We can get the total probability using pyhper
(CDF), or equivalently we can up all the discrete probabilities using dhyper
(PDF):
# P(enrichment) = upper-tail probability: P(X >= x)
# Note: Since this is a discrete distribution,
# we use Overlap-1, otherwise we are asking for P(X > x)
phyper(Overlap-1, B, N - B, A, lower.tail= FALSE)
## [1] 4.989683e-12
# same using PDF instead
sum(dhyper( Overlap:A, B, N - B, A ))
## [1] 4.989683e-12
The hypergeometric test is the same as a one-tailed Fisher’s exact test:
# set up the contingency table with the overlap in the top left corner
# first row is the # of predicted targets (Set A)
# first column is the # of genes with GO term (Set B)
A.not.B = A-Overlap
B.not.A = B-Overlap
N.not.AB = N - B - A + Overlap # same as: N - B - A.not.B
contingency.table = rbind(c(Overlap, A.not.B),
c(B.not.A, N.not.AB))
rownames(contingency.table) = c("target","not.target")

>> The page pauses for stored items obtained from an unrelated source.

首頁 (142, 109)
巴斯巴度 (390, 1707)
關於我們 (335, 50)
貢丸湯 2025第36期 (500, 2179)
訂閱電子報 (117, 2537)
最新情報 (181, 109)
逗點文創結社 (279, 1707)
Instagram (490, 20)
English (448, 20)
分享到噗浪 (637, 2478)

colnames(contingency.table) = c("cell-cycle","\ \ not.cell-cycle")
contingency.table
## cell-cycle not.cell-cycle
## target 19 40
## not.target 592 12937
# Is the overlap greater than expected by chance?
fisher.test(contingency.table, alternative="greater")
##
## Fisher's Exact Test for Count Data
##
## data: contingency.table
## p-value = 4.99e-12
## alternative hypothesis: true odds ratio is greater than 1
## 95 percent confidence interval:
## 6.204117 Inf
## sample estimates:
## odds ratio
## 10.37524
fisher.test(contingency.table, alternative="greater")$p.value
## [1] 4.989683e-12
Since both methods enumerate all possible combinations of outcomes at least as extreme as the observed overlap, these give exactly the same result.

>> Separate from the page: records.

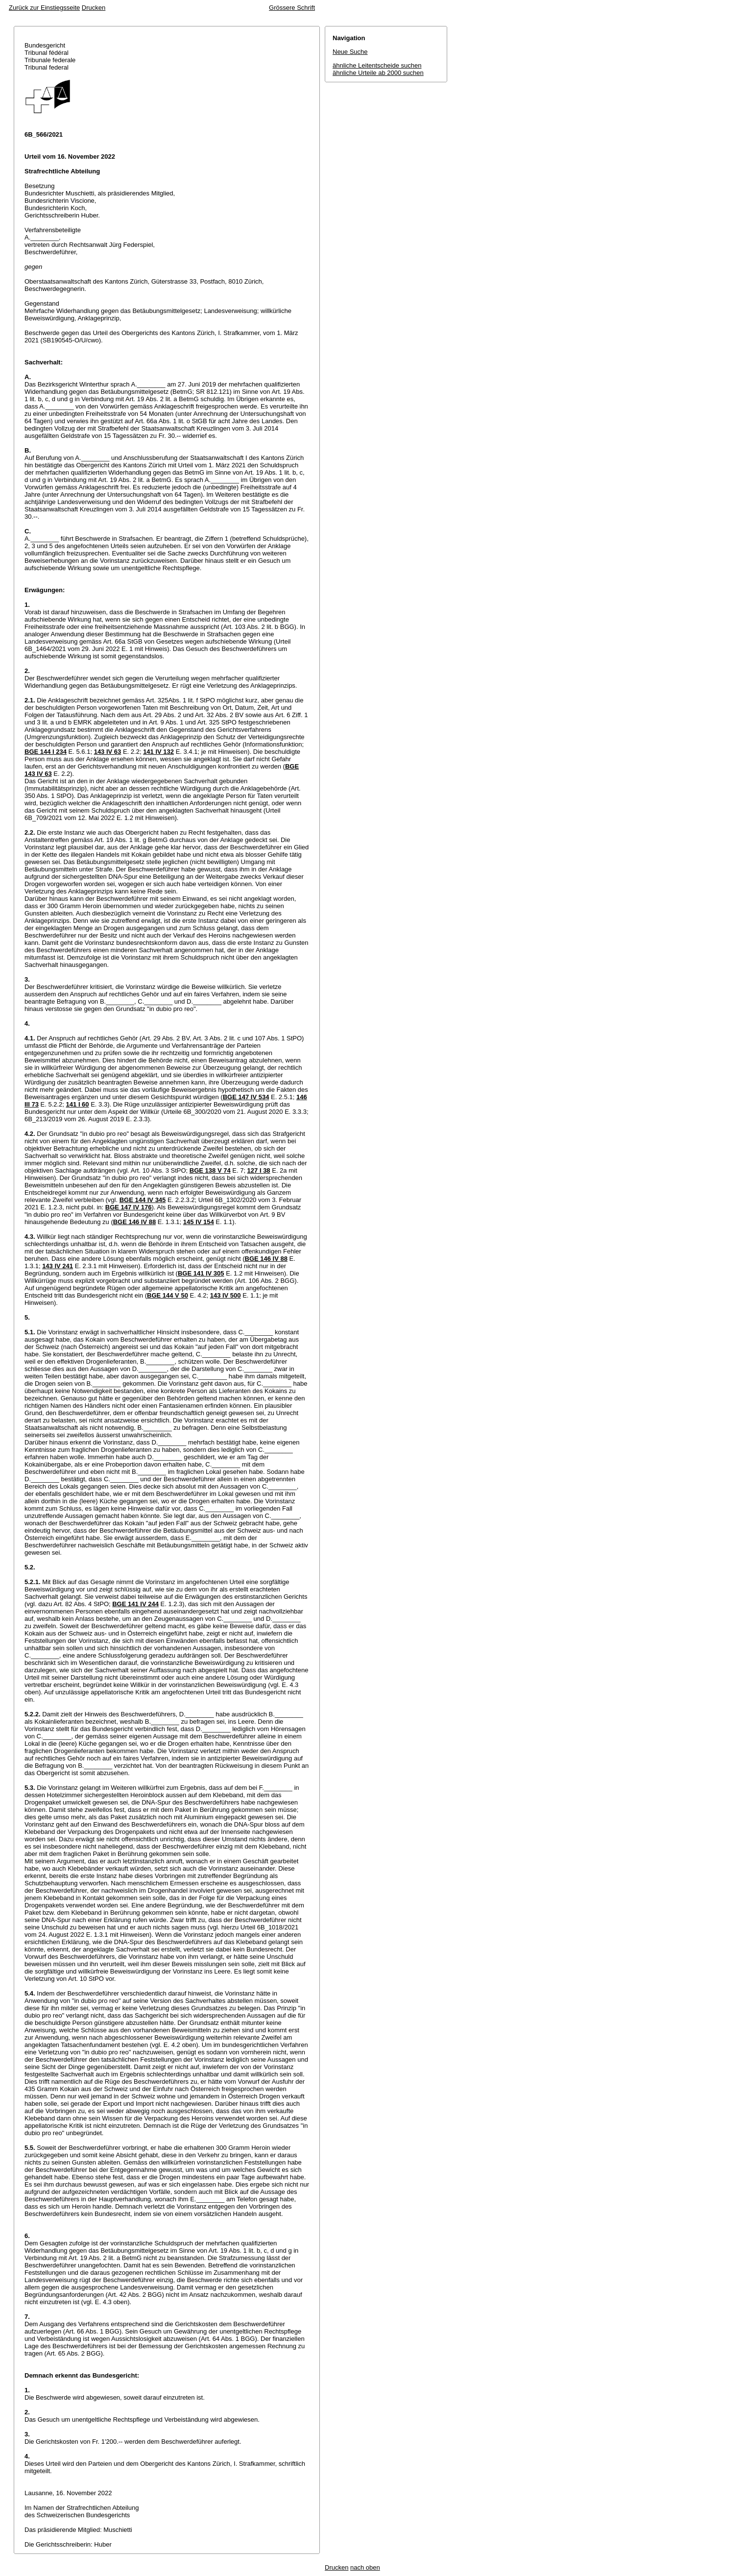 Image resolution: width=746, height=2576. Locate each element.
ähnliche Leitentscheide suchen (377, 65)
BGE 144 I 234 (45, 751)
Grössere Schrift (292, 7)
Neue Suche (350, 51)
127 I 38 (258, 1170)
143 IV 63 (107, 751)
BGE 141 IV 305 (201, 1273)
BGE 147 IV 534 (246, 1097)
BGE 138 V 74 (210, 1170)
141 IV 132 (158, 751)
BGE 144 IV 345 (143, 1200)
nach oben (365, 2567)
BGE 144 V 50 (167, 1295)
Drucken (93, 7)
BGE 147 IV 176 (128, 1207)
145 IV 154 (198, 1222)
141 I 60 (77, 1104)
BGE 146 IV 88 (134, 1222)
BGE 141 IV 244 (135, 1604)
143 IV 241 (57, 1266)
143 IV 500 (225, 1295)
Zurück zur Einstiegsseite (44, 7)
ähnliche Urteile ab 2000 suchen (378, 72) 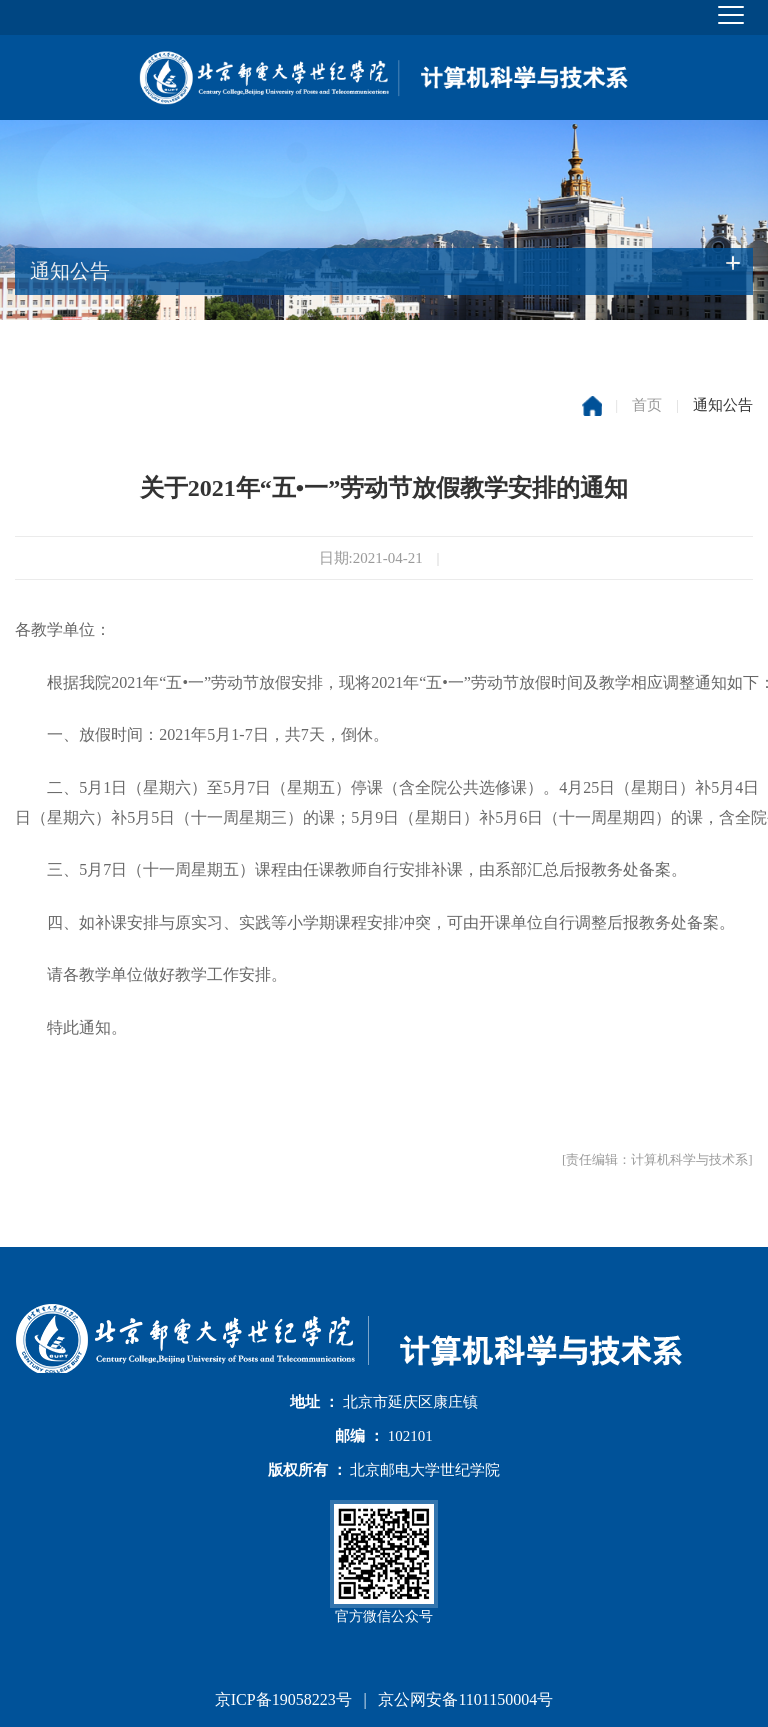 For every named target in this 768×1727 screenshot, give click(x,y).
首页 (647, 405)
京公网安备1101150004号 (465, 1699)
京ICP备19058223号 (283, 1699)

Fisher’s test gives the added benefit of providing a 95%CI and an odds ratio.
Since pyhper
or fisher.test
give the same \(p\)-value, it doesn’t really matter, unless you wish to report confidence intervals or odds ratios. However, phyper
is implemented in a slightly more efficient manner. You can see this by comparing the execution times of the two commands (though in this case the practical effect is trivial):
start.time.phyper = Sys.time()
phyper(Overlap-1, B, N - B, A, lower.tail= FALSE)
execution.time.phyper = Sys.time() - start.time.phyper
start.time.fisher = Sys.time()
fisher.test(contingency.table, alternative="greater")
execution.time.fisher = Sys.time() - start.time.fisher
paste("phyper:", execution.time.phyper)
## [1] "phyper: 0.00500202178955078"
paste("Fisher's:", execution.time.fisher)
## [1] "Fisher's: 0.00377106666564941"
As noted before, if \(N\) is really large, exact tests become inefficient. In such cases, you can use approximate tests such as the Chi-squared test of independence (as long as the number in each cell is at least 5). Alternatively, you could simulate the null distribution and use that to compute an empirical p-value.
However, with modern computers, Fisher’s works pretty well for datasets up to 5 or 6 figures (and if you can afford to wait, you can use it on even larger datasets, or contingency tables with more than two rows and columns.)